Cependant, si la forme diffère du fond, c'est cette première qui retient en grande partie l'attention. Ainsi, le Département de la Conservation de la BNF a été sollicité pour la création d'un cahier des charges de fabrication d'un "livre durable".

 

« L'idée était de lancer les premiers pas d'un processus de fabrication qui tienne à la fois compte de l'expertise de la conservation papier et des contraintes d'un compte d'exploitation. Cette approche va à l'encontre de l'usage des papiers recyclés qui, du point de vue de la conservation des documents, reste une aberration. Il s'agit d'un début de réponse à la coalition des deux formes de diffusion de contenus, numérique et papier », précise David d'Equainville, l'éditeur.

 

« Concernant la fabrication des encres, la technique a fortement évolué ces dernières années pour aller de plus en plus vers une démarche écologique se démarquant le plus possible des produits pétroliers et minéraux et utilisant désormais des composants végétaux tout en conservant et améliorant la tenue de l'encre. Il en va d'ailleurs ainsi également pour les encres dites alimentaires qui se sont fortement développées dans la dernière période pour répondre aux obligations sanitaires et à la réglementation », précise pour sa part l'imprimeur.

 

Pour les amateurs, quelques données techniques sur la réalisation

 

Papier : Carte 1 face Ensocoat pour la couverture 250 g + conforme à la norme Iso 9706. Cocoon 90 g pour l'intérieur (papier Cocoon a la norme DIN6738, norme d'archivage).
Impression : Dans ce domaine, il y a peu de choix.

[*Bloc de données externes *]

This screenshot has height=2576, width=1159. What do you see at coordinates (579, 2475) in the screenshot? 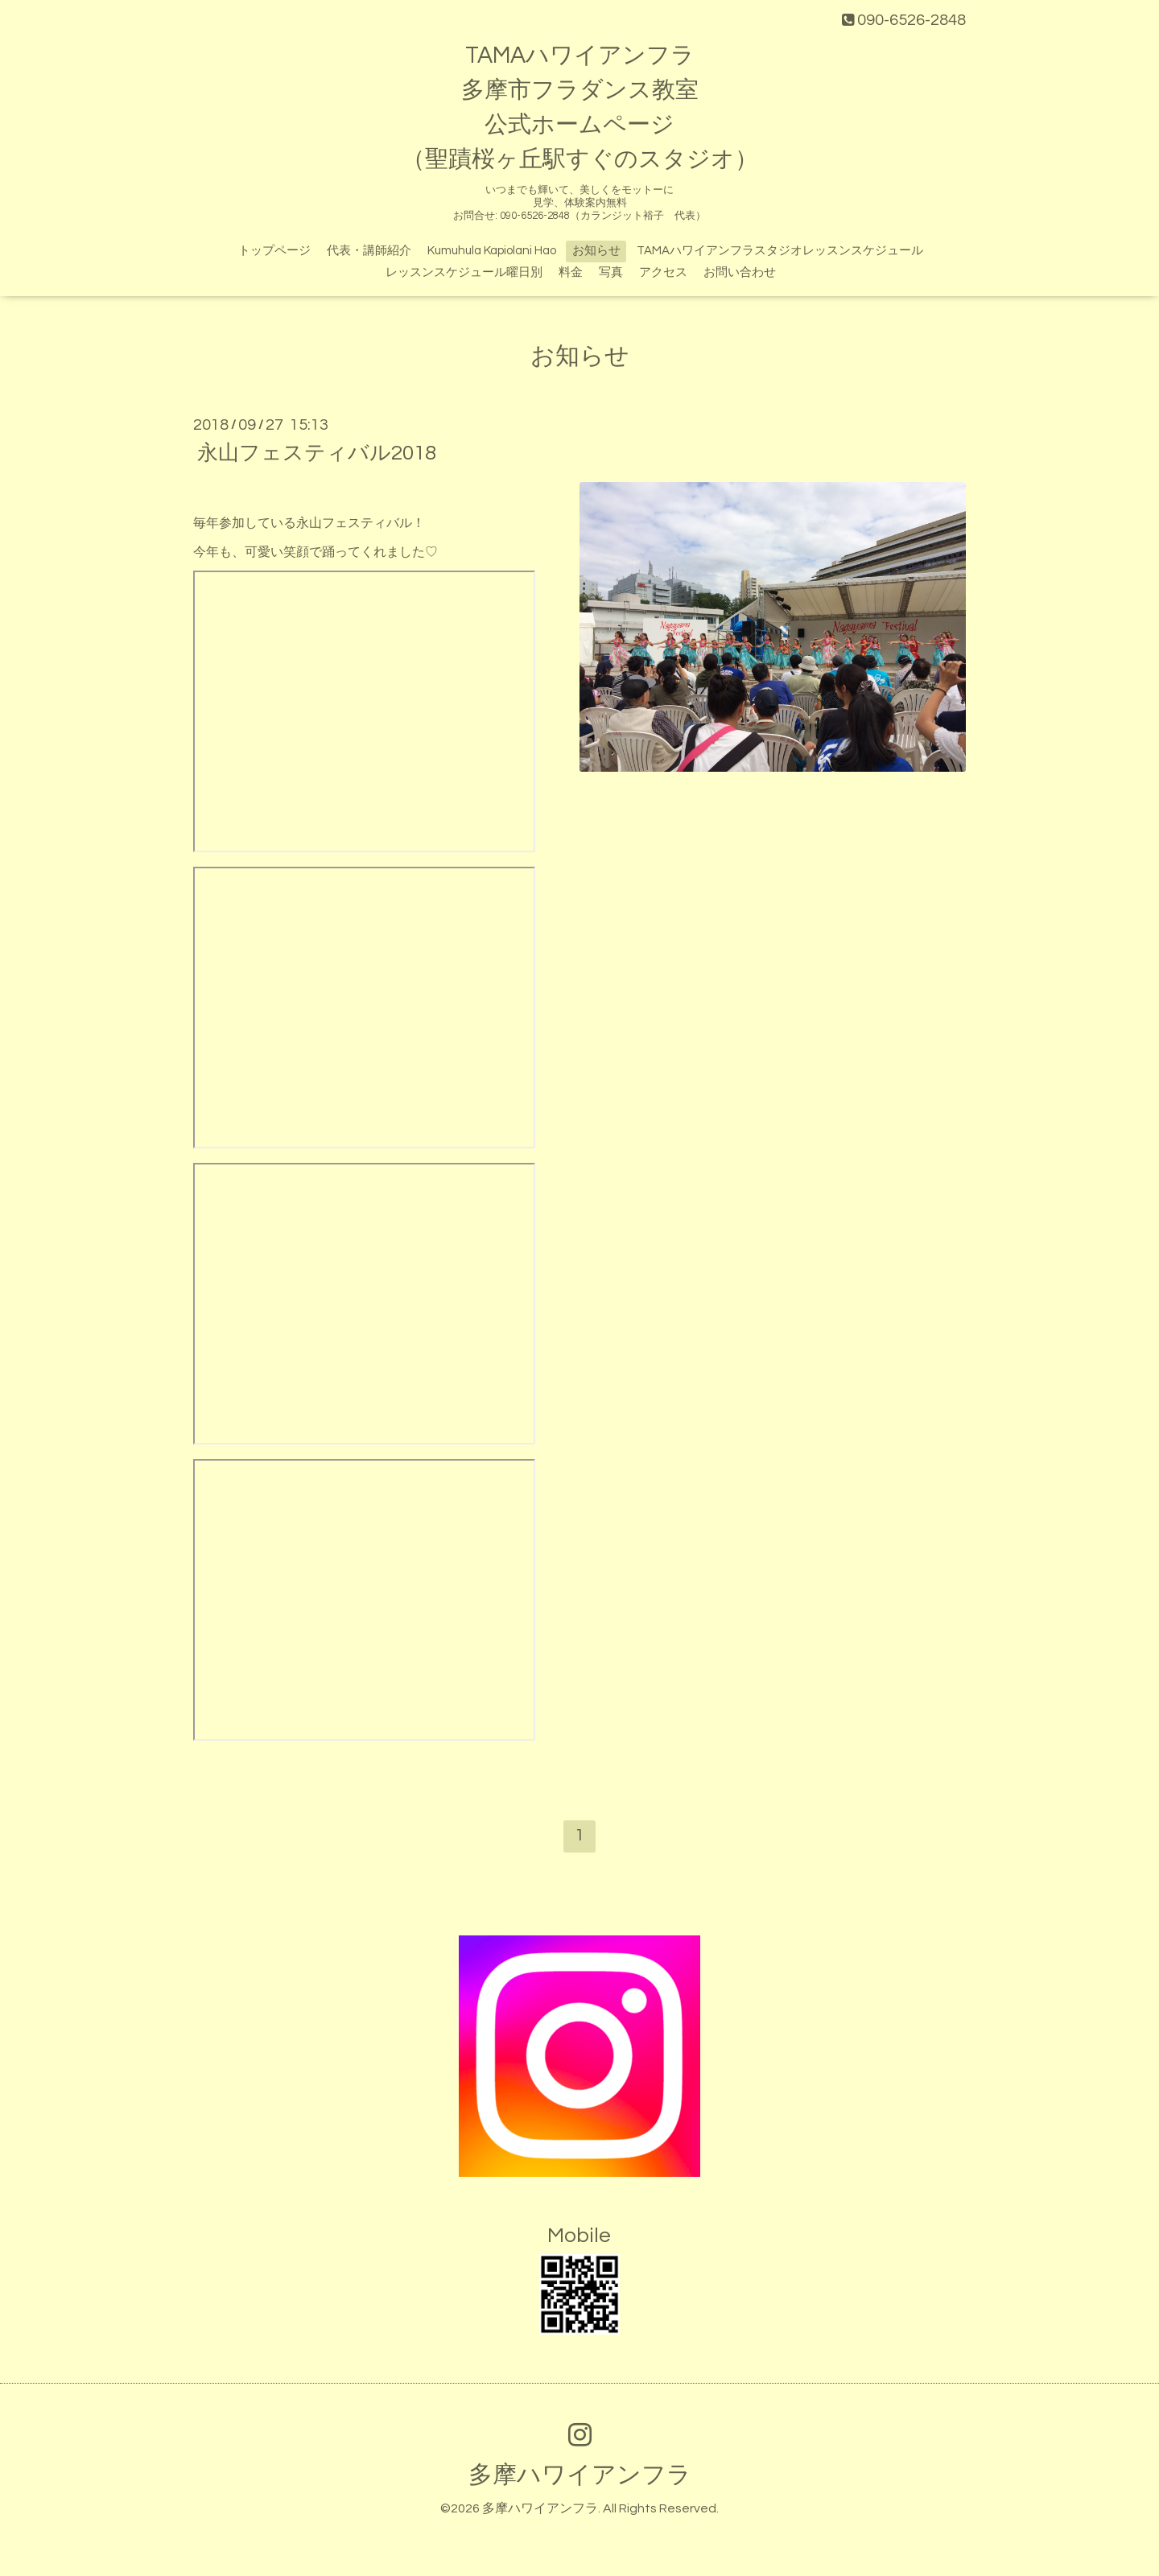
I see `多摩ハワイアンフラ` at bounding box center [579, 2475].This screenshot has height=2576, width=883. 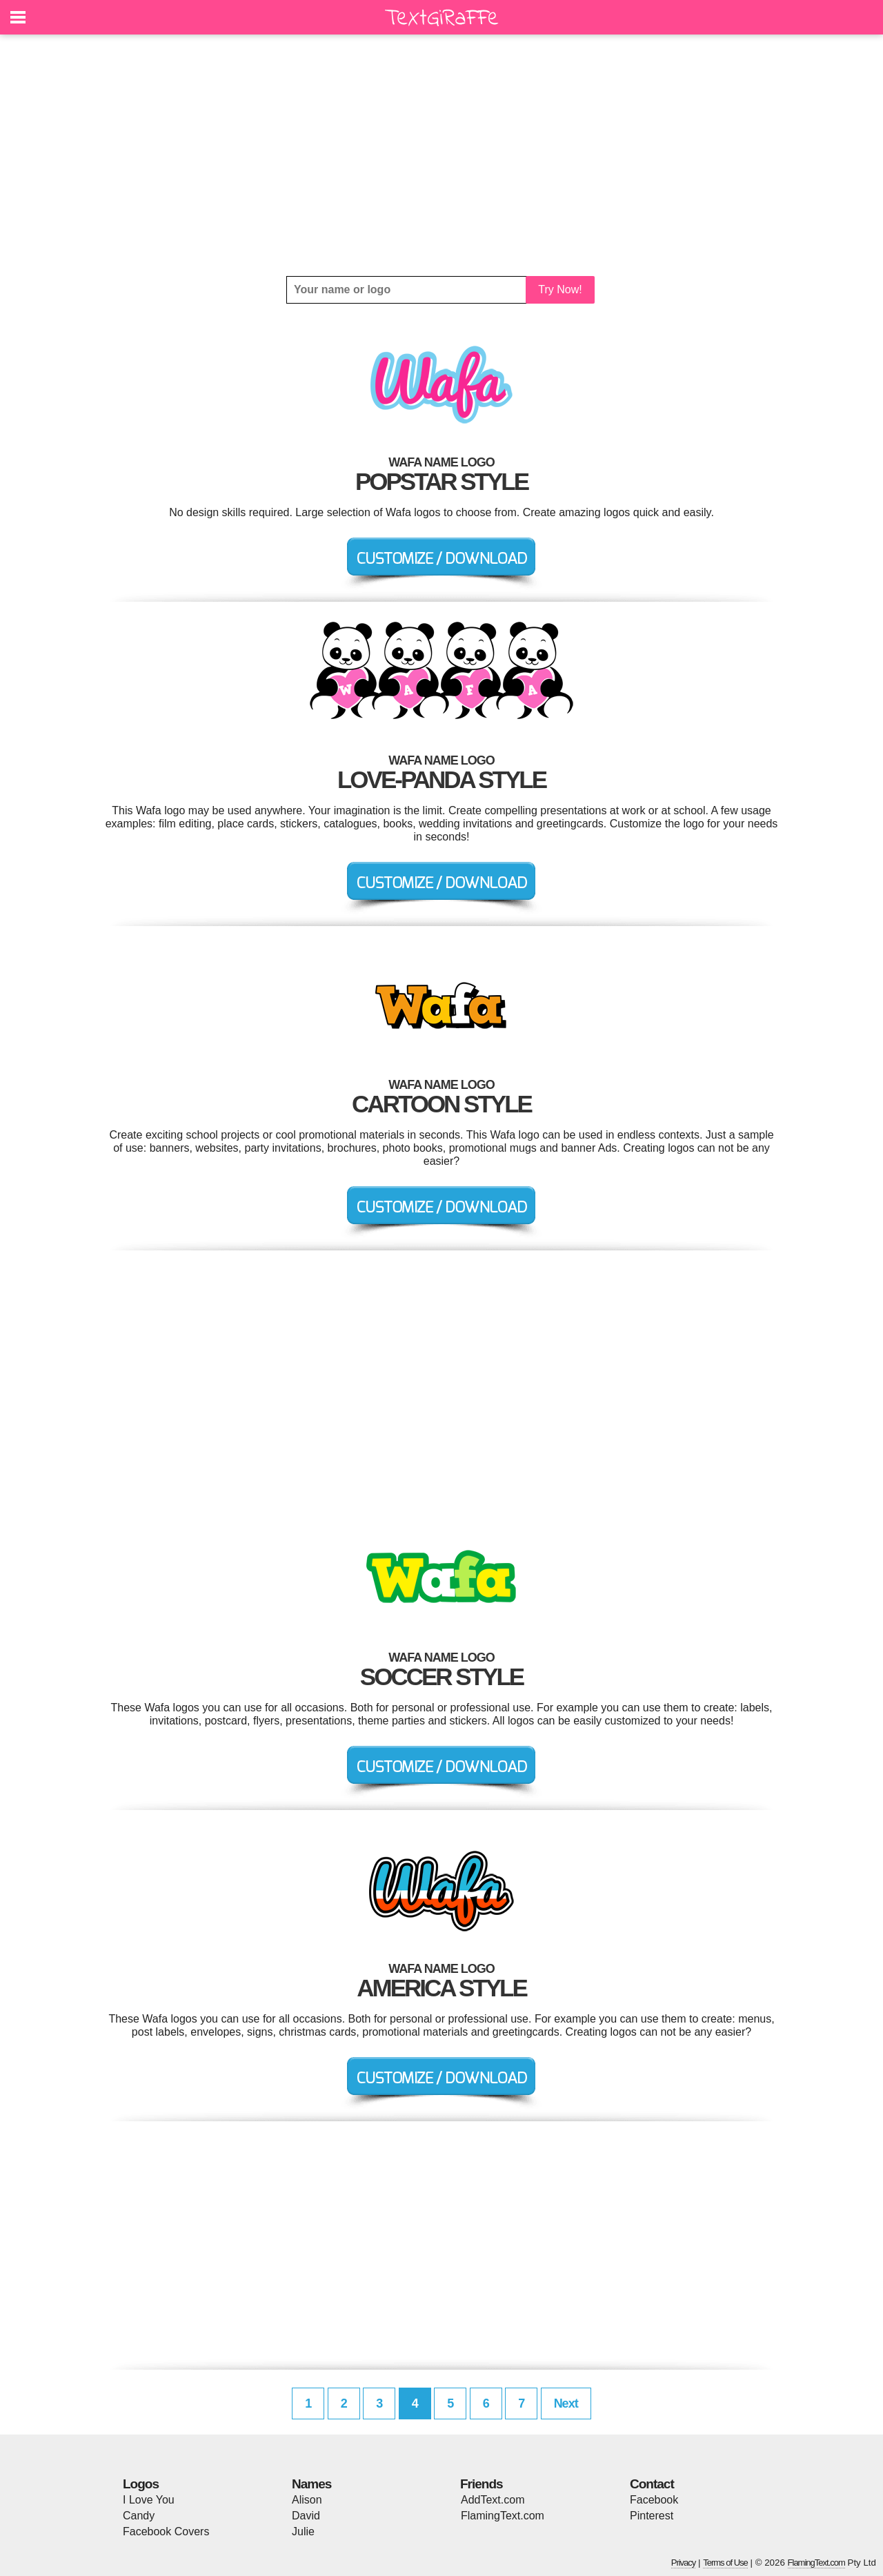 What do you see at coordinates (139, 2515) in the screenshot?
I see `Candy` at bounding box center [139, 2515].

Si le support papier est de bonne qualité, les chances de conservation sont du bon côté de la balance.
Finition : Un vernis acrylique au recto de la couverture.
Façonnage : Dos carré collé (colle Hotmel) ; d'un point de vue technique la solution des colles PUR est intéressante dans sa réponse de résistance mécanique, d'un point de vue chimique et de durabilité, le polyuréthane n'est pas adapté. Le mieux est de choisir l'option cahier broché avec un minimum de colle sinon, par défaut, un dos carré-collé avec une colle Hotmel, ce qui a été fait.

 

Dans l'avant-propos du livre, l'éditeur ajoute que la réflexion autour de cette publication, dépasse de loin la simple parution de l'ouvrage. De fait, il s'agit bien de prendre en compte la réalité de la conservation des livres, qui, dans un écosystème numérique, ne sont pas réellement épargnés, et ne résistent pas nécessairement mieux à l'épreuve du temps, parce qu'ils ont été numérisés. 

 

C'est qu'en parallèle de cette numérisation, des livres sortent aujourd'hui sur des matériaux qui n'en favorisent pas la conservation non plus. « Les feuilles, lorsqu'elles sont recyclées, ont des fibres trop courtes pour résister aux dégradations (mécaniques par exemple). Certaines colles participent à l'acidification des papiers. D'autres, de la famille des polymères, sont instables. Les encres subissent les assauts de la lumière, de l'abrasion, de la migration de ses éléments. »

 

L'idée de mettre en place une édition qui serait tout à la fois respectueuse d'impératifs écologiques, et de conservation prendrait alors tout son sens, pour assurer que les livres soient bien accessibles, pour des siècles et des siècles.

 

Amen ?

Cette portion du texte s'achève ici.